Monday, November 16, 2015

Glittering Eyes and Nylon Swords

Two weeks between posts.  I'm getting better.  It's not a year long affair.

One of my main sources of billable hours within Duello is teaching birthday parties.  Kids aged 8-14 come in, they get an hour lesson in longsword (usually), we salute out, get pictures, and then the hosts sugar up a dozen children and loose them upon their parents.

People ask me "How do you teach kids?  It must be nightmarish."  Not at all.  When I'm teaching kids, there is a social contract in place where if the kids want to learn from me, they are keenly aware that I'm allowed to say "You.  You're being a jerk.  Stop being a jerk and gimme ten push-ups."  More than that, THEY DO THE PUSH-UPS.  When I realized I had push-up authority over my students, my job became infinitely easy.  
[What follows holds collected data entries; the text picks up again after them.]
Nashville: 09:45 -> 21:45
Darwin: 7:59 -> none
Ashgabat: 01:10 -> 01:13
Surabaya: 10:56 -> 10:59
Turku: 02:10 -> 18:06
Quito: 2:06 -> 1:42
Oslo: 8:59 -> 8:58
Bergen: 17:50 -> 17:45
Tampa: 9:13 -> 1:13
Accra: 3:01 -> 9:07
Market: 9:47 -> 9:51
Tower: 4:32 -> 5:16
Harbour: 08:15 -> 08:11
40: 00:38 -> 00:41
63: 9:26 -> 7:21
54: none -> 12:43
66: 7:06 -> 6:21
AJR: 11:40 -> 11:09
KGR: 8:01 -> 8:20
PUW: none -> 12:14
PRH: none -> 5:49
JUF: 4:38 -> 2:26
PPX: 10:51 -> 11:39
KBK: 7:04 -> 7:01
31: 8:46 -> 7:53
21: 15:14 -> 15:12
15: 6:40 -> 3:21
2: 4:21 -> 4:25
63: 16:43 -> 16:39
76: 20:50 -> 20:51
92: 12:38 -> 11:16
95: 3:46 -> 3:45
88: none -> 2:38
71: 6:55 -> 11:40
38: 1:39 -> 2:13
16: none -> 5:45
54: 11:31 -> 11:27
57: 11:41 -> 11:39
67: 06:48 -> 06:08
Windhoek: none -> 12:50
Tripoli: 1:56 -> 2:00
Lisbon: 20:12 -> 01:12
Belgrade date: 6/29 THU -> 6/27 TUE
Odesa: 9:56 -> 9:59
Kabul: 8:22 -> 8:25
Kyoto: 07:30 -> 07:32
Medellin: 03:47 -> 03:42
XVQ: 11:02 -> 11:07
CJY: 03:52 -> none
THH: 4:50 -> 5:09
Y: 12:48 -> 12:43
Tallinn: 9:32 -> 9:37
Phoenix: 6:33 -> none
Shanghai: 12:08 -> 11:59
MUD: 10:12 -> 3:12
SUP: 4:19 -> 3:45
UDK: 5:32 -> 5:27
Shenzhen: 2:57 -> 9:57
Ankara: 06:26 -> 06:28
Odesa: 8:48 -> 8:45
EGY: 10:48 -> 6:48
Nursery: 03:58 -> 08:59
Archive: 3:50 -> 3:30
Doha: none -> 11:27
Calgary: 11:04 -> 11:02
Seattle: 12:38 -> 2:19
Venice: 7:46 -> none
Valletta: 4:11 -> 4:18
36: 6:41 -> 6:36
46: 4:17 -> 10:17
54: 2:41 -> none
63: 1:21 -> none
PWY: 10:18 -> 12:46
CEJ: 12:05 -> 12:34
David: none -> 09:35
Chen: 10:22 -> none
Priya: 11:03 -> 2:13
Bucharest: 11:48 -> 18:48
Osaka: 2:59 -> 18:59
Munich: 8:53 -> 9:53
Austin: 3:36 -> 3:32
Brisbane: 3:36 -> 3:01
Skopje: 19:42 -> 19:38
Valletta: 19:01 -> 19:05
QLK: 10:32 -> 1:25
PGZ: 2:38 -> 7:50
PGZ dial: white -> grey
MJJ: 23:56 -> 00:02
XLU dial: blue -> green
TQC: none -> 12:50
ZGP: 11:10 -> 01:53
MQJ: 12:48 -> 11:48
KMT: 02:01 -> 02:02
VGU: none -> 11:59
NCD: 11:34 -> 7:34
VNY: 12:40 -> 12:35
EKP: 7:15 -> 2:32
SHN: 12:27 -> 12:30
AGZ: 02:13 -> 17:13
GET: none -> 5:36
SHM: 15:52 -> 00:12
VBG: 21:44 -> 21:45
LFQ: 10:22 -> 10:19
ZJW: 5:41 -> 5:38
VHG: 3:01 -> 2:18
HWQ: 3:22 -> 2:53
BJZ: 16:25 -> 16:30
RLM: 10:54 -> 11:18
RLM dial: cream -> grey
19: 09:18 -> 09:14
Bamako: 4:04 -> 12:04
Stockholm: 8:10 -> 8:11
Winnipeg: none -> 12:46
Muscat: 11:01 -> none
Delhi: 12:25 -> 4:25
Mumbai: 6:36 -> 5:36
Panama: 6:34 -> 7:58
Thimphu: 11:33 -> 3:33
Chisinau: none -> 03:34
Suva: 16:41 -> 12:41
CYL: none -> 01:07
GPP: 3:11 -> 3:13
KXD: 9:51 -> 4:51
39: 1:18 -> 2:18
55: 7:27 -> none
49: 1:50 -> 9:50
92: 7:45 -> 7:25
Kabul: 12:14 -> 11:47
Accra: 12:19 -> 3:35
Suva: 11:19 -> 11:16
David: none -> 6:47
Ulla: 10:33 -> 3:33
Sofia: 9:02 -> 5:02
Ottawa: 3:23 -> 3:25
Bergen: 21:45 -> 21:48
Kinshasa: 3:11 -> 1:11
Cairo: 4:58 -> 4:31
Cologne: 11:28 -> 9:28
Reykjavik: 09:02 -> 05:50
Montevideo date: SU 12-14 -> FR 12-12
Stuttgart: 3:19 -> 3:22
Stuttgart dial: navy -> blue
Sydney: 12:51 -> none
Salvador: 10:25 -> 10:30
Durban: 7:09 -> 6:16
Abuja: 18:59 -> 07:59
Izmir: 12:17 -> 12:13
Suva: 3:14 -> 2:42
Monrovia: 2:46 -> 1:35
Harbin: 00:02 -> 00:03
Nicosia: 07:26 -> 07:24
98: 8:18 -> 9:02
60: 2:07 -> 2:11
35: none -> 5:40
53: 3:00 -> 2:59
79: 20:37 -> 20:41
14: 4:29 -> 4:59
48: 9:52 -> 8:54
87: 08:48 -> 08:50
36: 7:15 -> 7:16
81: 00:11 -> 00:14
Well, the parts of my job related to keeping order in my class.  Seriously, I don't know how my homeroom teachers did it in elementary school.  A friend once asked me to babysit his son while he took the wife out for dinner and a show, and I jumped to accept because they're good people.  But on the way over, I thought to myself Oh no, I probably can't give this kid push-ups if he's gonna be disagreeable.  Now, to my great surprise, the boy was a delight, but I was definitely sweating on the way there.  

But I digress.

I love teaching these parties.  This is exactly what I would have wanted when I was a kid.  I tell the people I train with about them, and about knight camp and usually hear "Man, I wish I had something like that when I was a kid."  I know all about it.  I love seeing the unfiltered joy that comes across some of those little faces when they pick their swords up for the first time.  A select few ask about getting to hold the sharp museum swords, and if their folks are okay with it, they all get the chance.  The look on a kid's face when the gravity of holding a real sharp sword after they've been taught to respect it is wondrous.

Not much more to it then that.  I get to be part of a kid's special day a few times each month.  Life is good.